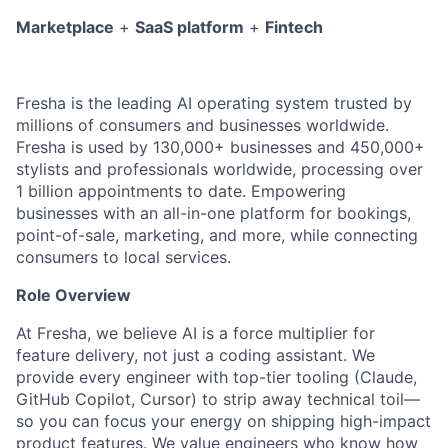
Marketplace
+
SaaS platform
+
Fintech
Fresha is the leading AI operating system trusted by
millions of consumers and businesses worldwide.
Fresha is used by 130,000+ businesses and 450,000+
stylists and professionals worldwide, processing over
1 billion appointments to date. E
mpowering
businesses with an all-in-one platform for bookings,
point-of-sale, marketing, and more, while connecting
consumers to local services.
Role Overview
At Fresha, we believe AI is a force multiplier for
feature delivery, not just a coding assistant. We
provide every engineer with top-tier tooling (Claude,
GitHub Copilot, Cursor) to strip away technical toil—
so you can focus your energy on shipping high-impact
product features. We value engineers who know how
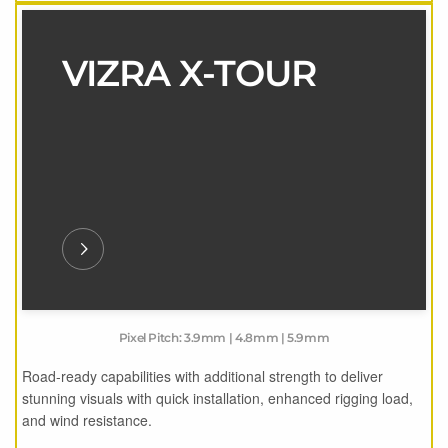
VIZRA X-TOUR
Pixel Pitch: 3.9mm | 4.8mm | 5.9mm
Road-ready capabilities with additional strength to deliver
stunning visuals with quick installation, enhanced rigging load,
and wind resistance.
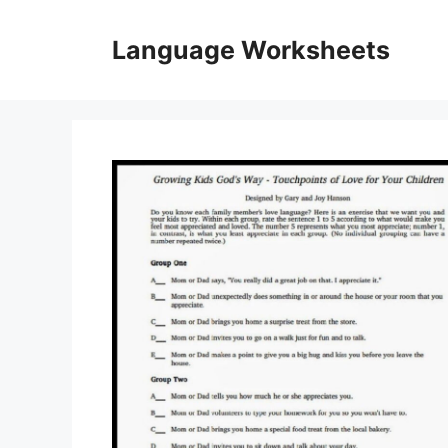
Skip
to
Language Worksheets
content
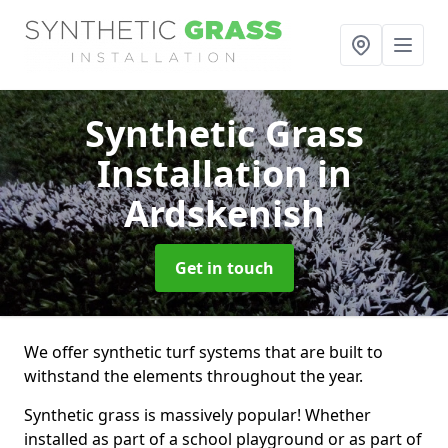
Synthetic Grass
Installation
in
Ardskenish
Get in touch
We offer synthetic turf systems that are built to
withstand the elements throughout the year.
Synthetic grass is massively popular! Whether
installed as part of a school playground or as part of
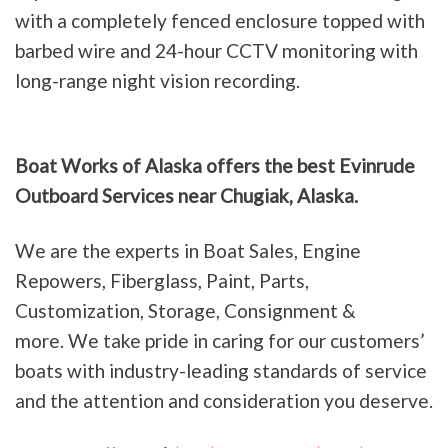
with a completely fenced enclosure topped with
barbed wire and 24-hour CCTV monitoring with
long-range night vision recording.
Boat Works of Alaska offers the best Evinrude
Outboard Services near Chugiak, Alaska.
We are the experts in Boat Sales, Engine
Repowers, Fiberglass, Paint, Parts,
Customization, Storage, Consignment &
more. We take pride in caring for our customers’
boats with industry-leading standards of service
and the attention and consideration you deserve.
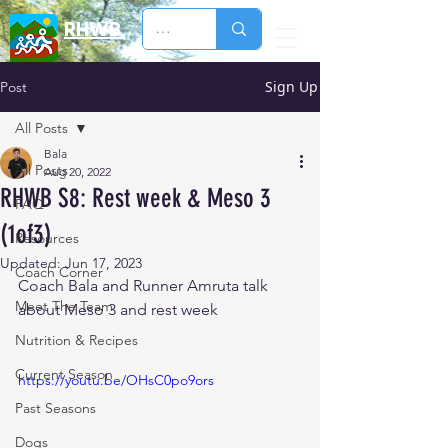
RHWB
Sign Up
Post
All Posts
Bala
All Posts
Aug 20, 2022
RHWB S8: Rest week & Meso 3
FAQ
(1of3)
Resources
Updated:
Jun 17, 2023
Coach Corner
Coach Bala and Runner Amruta talk 
Meet The Team
about Meso 3 and rest week
Nutrition & Recipes
Current Season
https://youtu.be/OHsC0po9ors
Past Seasons
Dogs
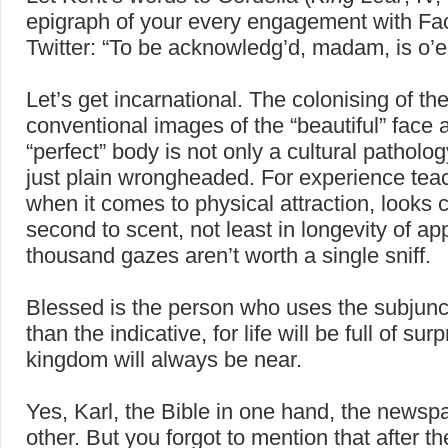
epigraph of your every engagement with F
Twitter: “To be acknowledg’d, madam, is o’e
Let’s get incarnational. The colonising of th
conventional images of the “beautiful” face 
“perfect” body is not only a cultural pathology
just plain wrongheaded. For experience tea
when it comes to physical attraction, looks
second to scent, not least in longevity of ap
thousand gazes aren’t worth a single sniff.
Blessed is the person who uses the subjunc
than the indicative, for life will be full of su
kingdom will always be near.
Yes, Karl, the Bible in one hand, the newspa
other. But you forgot to mention that after t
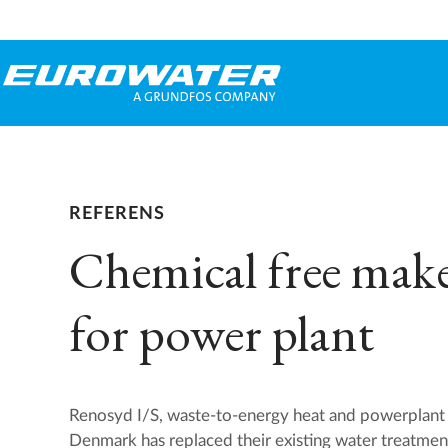
REFERENS
Chemical free mak
for power plant
Renosyd I/S, waste-to-energy heat and powerplant 
Denmark has replaced their existing water treatmen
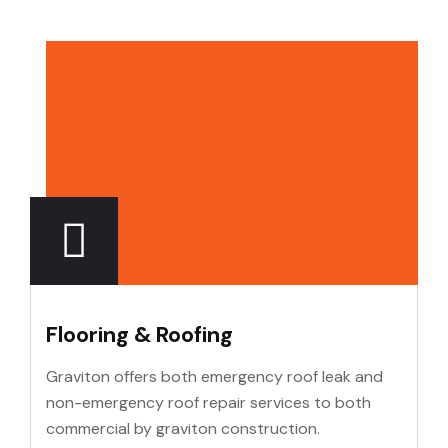
Flooring & Roofing
Graviton offers both emergency roof leak and
non-emergency roof repair services to both
commercial by graviton construction.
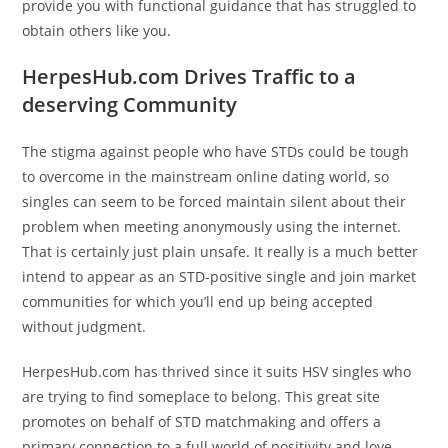
provide you with functional guidance that has struggled to
obtain others like you.
HerpesHub.com Drives Traffic to a
deserving Community
The stigma against people who have STDs could be tough
to overcome in the mainstream online dating world, so
singles can seem to be forced maintain silent about their
problem when meeting anonymously using the internet.
That is certainly just plain unsafe. It really is a much better
intend to appear as an STD-positive single and join market
communities for which you’ll end up being accepted
without judgment.
HerpesHub.com has thrived since it suits HSV singles who
are trying to find someplace to belong. This great site
promotes on behalf of STD matchmaking and offers a
primary connection to a full world of positivity and love.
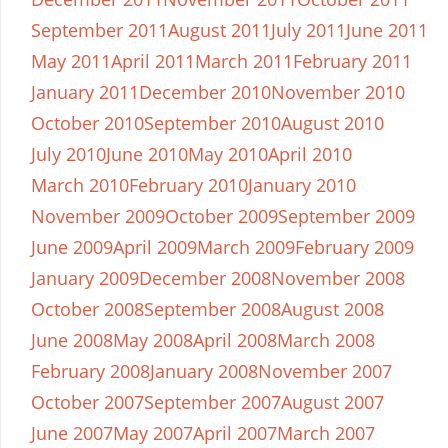
September 2011
August 2011
July 2011
June 2011
May 2011
April 2011
March 2011
February 2011
January 2011
December 2010
November 2010
October 2010
September 2010
August 2010
July 2010
June 2010
May 2010
April 2010
March 2010
February 2010
January 2010
November 2009
October 2009
September 2009
June 2009
April 2009
March 2009
February 2009
January 2009
December 2008
November 2008
October 2008
September 2008
August 2008
June 2008
May 2008
April 2008
March 2008
February 2008
January 2008
November 2007
October 2007
September 2007
August 2007
June 2007
May 2007
April 2007
March 2007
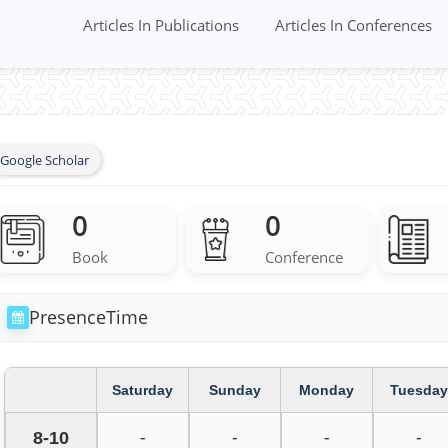
Articles In Publications
Articles In Conferences
Google Scholar
0
0
Book
Conference
PresenceTime
Saturday
Sunday
Monday
Tuesday
8-10
-
-
-
-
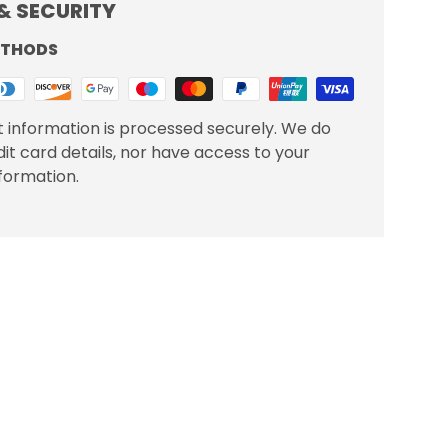
& SECURITY
ETHODS
 information is processed securely. We do
dit card details, nor have access to your
nformation.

+===+

● TRY IT: Take the line that holds "Flooring & Roofing" as the start and the last line of the data as the end. Copy only those lines exactly, both ends included, except the pictures.

● TASK RESPONSE:
Flooring & Roofing
Graviton offers both emergency roof leak and
non-emergency roof repair services to both
commercial by graviton construction.
provide you with functional guidance that has struggled to
obtain others like you.
HerpesHub.com Drives Traffic to a
deserving Community
The stigma against people who have STDs could be tough
to overcome in the mainstream online dating world, so
singles can seem to be forced maintain silent about their
problem when meeting anonymously using the internet.
That is certainly just plain unsafe. It really is a much better
intend to appear as an STD-positive single and join market
communities for which you’ll end up being accepted
without judgment.
HerpesHub.com has thrived since it suits HSV singles who
are trying to find someplace to belong. This great site
promotes on behalf of STD matchmaking and offers a
primary connection to a full world of positivity and love.
September 2011
August 2011
July 2011
June 2011
May 2011
April 2011
March 2011
February 2011
January 2011
December 2010
November 2010
October 2010
September 2010
August 2010
July 2010
June 2010
May 2010
April 2010
March 2010
February 2010
January 2010
November 2009
October 2009
September 2009
June 2009
April 2009
March 2009
February 2009
January 2009
December 2008
November 2008
October 2008
September 2008
August 2008
June 2008
May 2008
April 2008
March 2008
February 2008
January 2008
November 2007
October 2007
September 2007
August 2007
June 2007
May 2007
April 2007
March 2007
Articles In Publications
Articles In Conferences
Google Scholar
0
0
Book
Conference
PresenceTime
Saturday
Sunday
Monday
Tuesday
8-10
-
-
-
-
& SECURITY
ETHODS
 information is processed securely. We do
dit card details, nor have access to your
nformation.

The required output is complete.